I don't understand how else it could be shocking to find a bug in a piece of software unless it didn't contain any bugs.
It's not just a bug, it's this bug. Clearly a bug this severe is a much more shocking revelation than say an issue with toolbar location persistence in libre office.
It's not as if "severe" bugs are easier to find. Why does it damage the many eyes claim? It had many eyes on it, and it eventually got found by a few of those many eyes. Nothing is *the* answer. Open source is one of many ways to *improve* the quality of code.
And it has dubious value given that this bug was committed, reviewed and accepted then extremely widely circulated despite many eyes being on it. It's not about having heaps of people look at it, it's about having a few people with the right knowledge and understanding of the system looking at it.
I think it quite clearly does improve the quality.
So what's the argument? That you have many eyes on it so this is less likely to happen than...what? Closed source software? Lower profile Open Source software? This is why it has dubious value, yes you might happen to fluke it but you're just as likely to have many eyes that completely miss it. Touting it as an advantage (even if it is in some circumstances) does it a disservice because you end up with people trusting that "it's open source so many other people are looking at it" and then you get a situation like this where it is used in literally billions of situations and the critical flaw was missed just like can happen in closed source projects. The advantage is the ability to find and fix issues yourself, not that many other people may or may not be doing it for you.
but given an arbitrary acceptable error, there are usually acceptable sample numbers and sampling strategies.
Well you need people that can fully understand a particular complex system to find the tough bugs, and you need a lot of them dedicated to it. I would say there is rarely ever enough, except maybe on the Linux kernel where the critical error rate is pretty low (though they do happen). Demonstrated by the key advantage of free/open source software being that it is easier/quicker to fix bugs in it, not that is necessarily more bug-free than proprietary software in general.
Right so just having lots of people looking over it won't necessarily accomplish anything, in fact you probably need an unrealistically large amount of people with the ability to understand the system looking over it for that to be of benefit.

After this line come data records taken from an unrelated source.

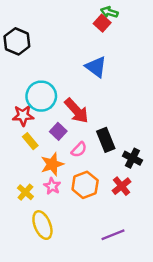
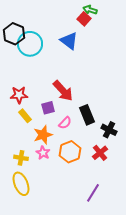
blue triangle: (96, 67) -> (69, 41), moved
cyan circle: (41, 96) -> (30, 44), moved
purple square: (58, 131) -> (48, 108), turned 32
yellow cross: (25, 192) -> (21, 158), turned -32
yellow ellipse: (42, 225) -> (21, 184), moved
purple line: (113, 235) -> (93, 193), turned -36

I am not aware of any claims made by anyone remotely reputable that open source software doesn't contain bugs.
I didn't say anyone did, in fact such a thing is demonstrably false so I'm not quite sure what you say that.
Even if the claim is that open source software contains fewer bugs, finding one bug does not disprove that sort of claim.
No but when a bug this severe is discovered in something so widely deployed it certainly does damage the "many eyes" claim, it has about as many eyes on it as any open source program is likely to get so clearly that isn't the answer. Having "many eyes" doesn't necessarily diminish the quality, but obviously it doesn't necessarily improve it either so saying it's better because it has "many eyes" looking over it is disingenuous at best.